Monsieur Lazhar

The main character of this movie is a teacher who replaces mid-year a teacher who has died by her own hand.   Not only was the students’ original teacher a suicide, but she killed herself in the classroom during recess when the door was locked, leaving a lone student sent to deliver milk the task of seeing her body swinging from a rope.

This sordid fact and horrific image leave a huge task for the next teacher.  His name and his origin are not of Montreal, Canada; Bachir Lazhar comes from Algeria.  He brings with him high expectations for the students, and an old school style that the students are not used to.

Equally alienating for Monsieur Lazhar is the compartmentalization of grief and its exclusive assignment for treatment to the psychologist.  Lazhar witnesses the students trying to cope with their confusion and messy feelings toward their dead teacher.  His instinct is to help them through, but the administration and the psychologist shut him out of the process.

  This movie touches the viewer very simply with the steps the students and the teacher take to work with each other.  In the course of the film, two students especially benefit from Lazhar’s work.  Alice with her large eyes and plump mouth has also seen the corpse of her teacher, and must struggle largely alone at home since her mother works as a pilot and is often away.  Alice understands quickly the benefit of having Lazhar, with his strange yet demanding manners, as her teacher’s replacement.  Their relationship forms the core of the story and shows how teachers and students learn from each other when there is mutual respect.
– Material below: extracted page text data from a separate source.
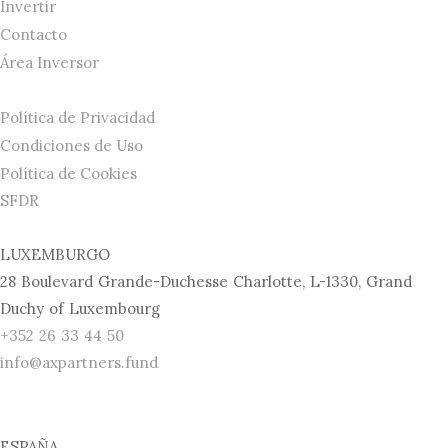
Invertir
Contacto
Área Inversor
Política de Privacidad
Condiciones de Uso
Política de Cookies
SFDR
LUXEMBURGO
28 Boulevard Grande-Duchesse Charlotte, L-1330, Grand
Duchy of Luxembourg
+352 26 33 44 50
info@axpartners.fund
ESPAÑA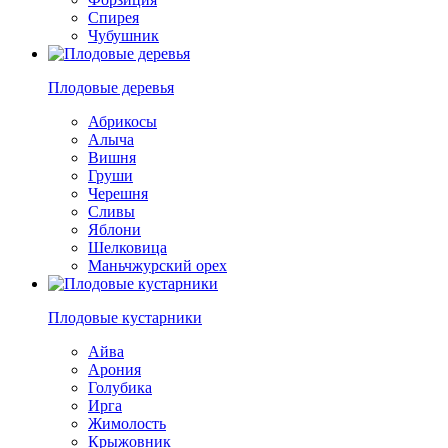
Спирея
Чубушник
Плодовые деревья
Абрикосы
Алыча
Вишня
Груши
Черешня
Сливы
Яблони
Шелковица
Маньчжурский орех
Плодовые кустарники
Айва
Арония
Голубика
Ирга
Жимолость
Крыжовник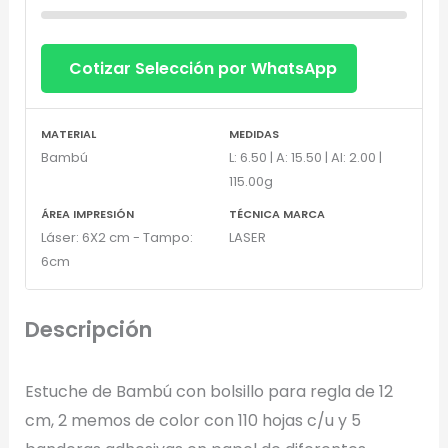
Cotizar Selección por WhatsApp
MATERIAL
MEDIDAS
Bambú
L: 6.50 | A: 15.50 | Al: 2.00 |
115.00g
Diseñador de Vistas Previas
×
ÁREA IMPRESIÓN
TÉCNICA MARCA
con IA
Láser: 6X2 cm - Tampo:
LASER
6cm
Descripción
Arrastra y suelta tu logotipo aquí
o haz clic para explorar tus archivos
Estuche de Bambú con bolsillo para regla de 12
Formatos: PNG, JPG, SVG (Max. 5MB). Se recomienda fondo
cm, 2 memos de color con 110 hojas c/u y 5
transparente.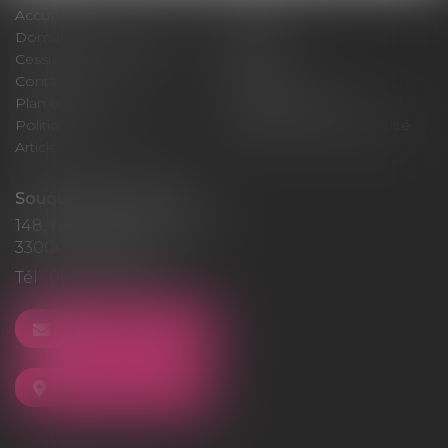
Accueil
Cabinet
Domaines d'intervention
Médiation
Cession / Acquisition
Actus
Contact
Honoraires
Plan du site
Mentions légales
Politique de cookies
Politique de confidentialité
Articles
Souquet-Roos Avocat
148, rue Sainte-Catherine
33000 BORDEAUX
Tél :
05 47 50 06 07
NOUS CONTACTER
NOUS LOCALISER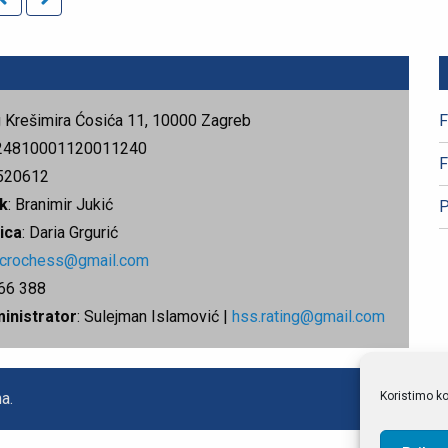
rg Krešimira Ćosića 11, 10000 Zagreb
F
24810001120011240
F
520612
k
: Branimir Jukić
P
ica
: Daria Grgurić
.crochess@gmail.com
666 388
ministrator
: Sulejman Islamović |
hss.rating@gmail.com
a.
Koristimo ko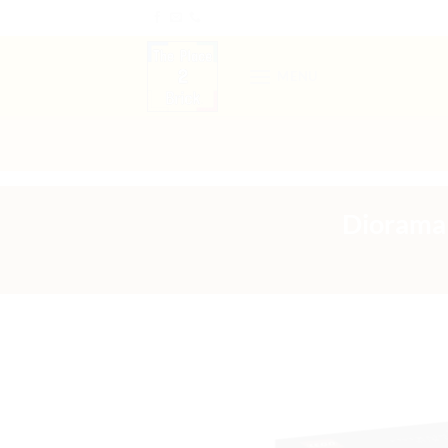
Passer
au
contenu
MENU
Diorama 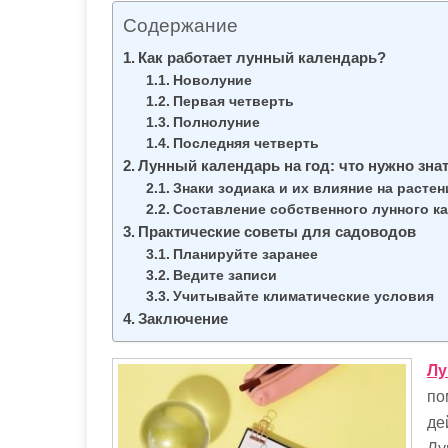
м
Содержание
о
Как работает лунный календарь?
м
Новолуние
у
Первая четверть
Полнолуние
Последняя четверть
Лунный календарь на год: что нужно зна
Знаки зодиака и их влияние на растен
Составление собственного лунного к
Практические советы для садоводов
Планируйте заранее
Ведите записи
Учитывайте климатические условия
Заключение
Лу
по
де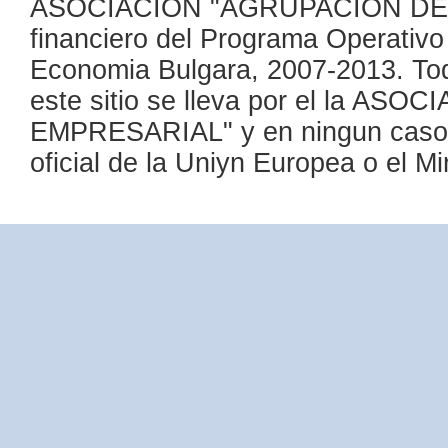
ASOCIACION "AGRUPACION DE 
financiero del Programa Operativo 
Economia Bulgara, 2007-2013. Toda
este sitio se lleva por el la 
EMPRESARIAL" y en ningun caso se
oficial de la Uniуn Europea o el M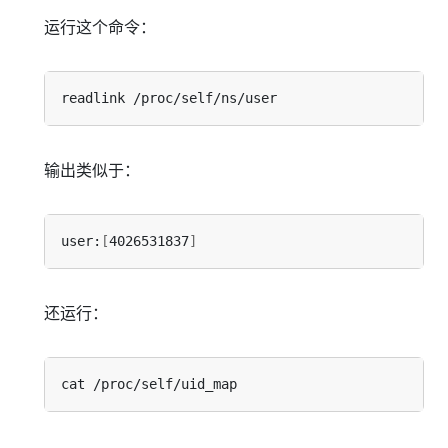
运行这个命令：
输出类似于：
user:
[
4026531837
]
还运行：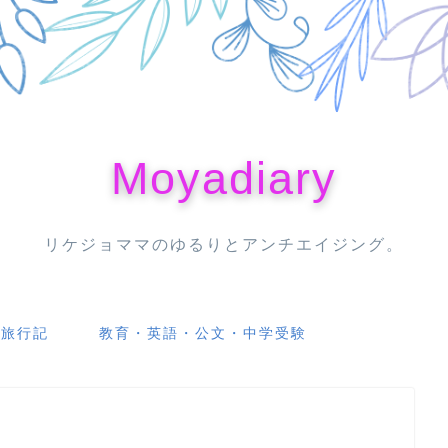
Moyadiary
リケジョママのゆるりとアンチエイジング。
・旅行記
教育・英語・公文・中学受験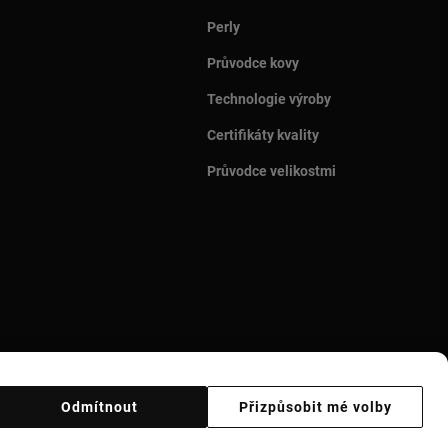
Perly
Průvodce kovy
Technologie výroby
Certifikáty kvality
Průvodce velikostmi
Odmítnout
Přizpůsobit mé volby
Ethical code
Supplier ethical code
Ethical channel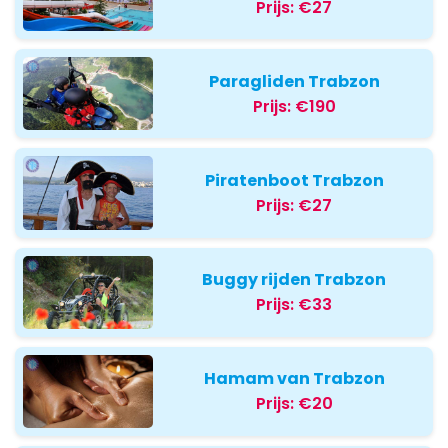
Prijs:
€27
Paragliden Trabzon
Prijs:
€190
Piratenboot Trabzon
Prijs:
€27
Buggy rijden Trabzon
Prijs:
€33
Hamam van Trabzon
Prijs:
€20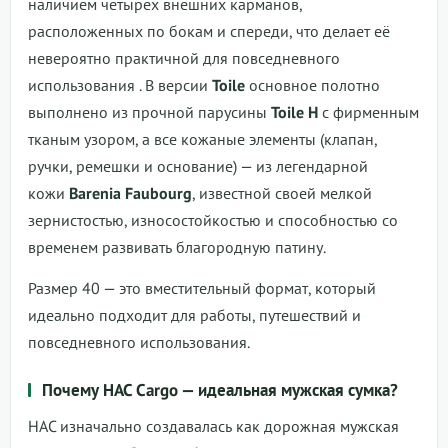
наличием четырёх внешних карманов,
расположенных по бокам и спереди, что делает её
невероятно практичной для повседневного
использования . В версии
Toile
основное полотно
выполнено из прочной парусины
Toile H
с фирменным
тканым узором, а все кожаные элементы (клапан,
ручки, ремешки и основание) — из легендарной
кожи
Barenia Faubourg
, известной своей мелкой
зернистостью, износостойкостью и способностью со
временем развивать благородную патину.
Размер 40 — это вместительный формат, который
идеально подходит для работы, путешествий и
повседневного использования.
Почему HAC Cargo — идеальная мужская сумка?
HAC изначально создавалась как дорожная мужская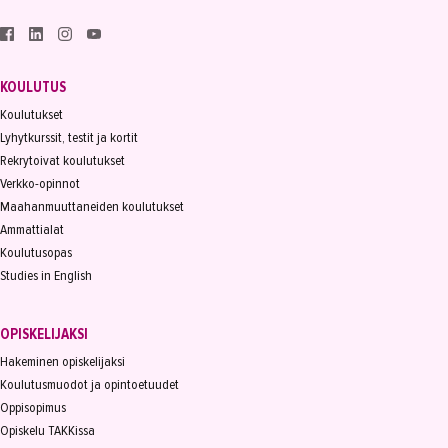
KOULUTUS
Koulutukset
Lyhytkurssit, testit ja kortit
Rekrytoivat koulutukset
Verkko-opinnot
Maahanmuuttaneiden koulutukset
Ammattialat
Koulutusopas
Studies in English
OPISKELIJAKSI
Hakeminen opiskelijaksi
Koulutusmuodot ja opintoetuudet
Oppisopimus
Opiskelu TAKKissa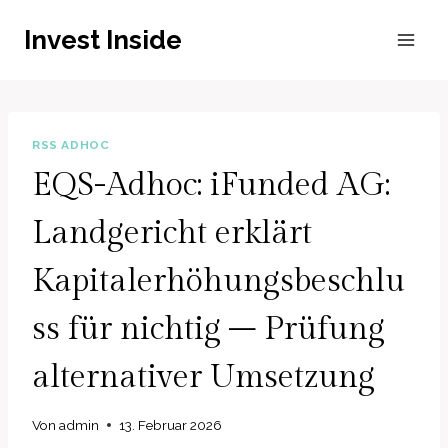
Zum
Invest Inside
Inhalt
springen
RSS ADHOC
EQS-Adhoc: iFunded AG:
Landgericht erklärt
Kapitalerhöhungsbeschlu
ss für nichtig – Prüfung
alternativer Umsetzung
Von
admin
13. Februar 2026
Sophie Nelisse plays Alice

Simon, the boy doomed to deliver milk to the locked classroom (how haunting that image is, of the small square boxes of milk spilled on the floor) is angry and upset and unjustly accused of bearing some responsibility for the teacher’s death.  Lazhar breaks through to him quietly and surely. The filming is gently paced.

I wonder what school psychologists think of this film.
Its treatment of loss and how untrained people are capable of helping each other through trauma makes a plea for less expertise and more humanism.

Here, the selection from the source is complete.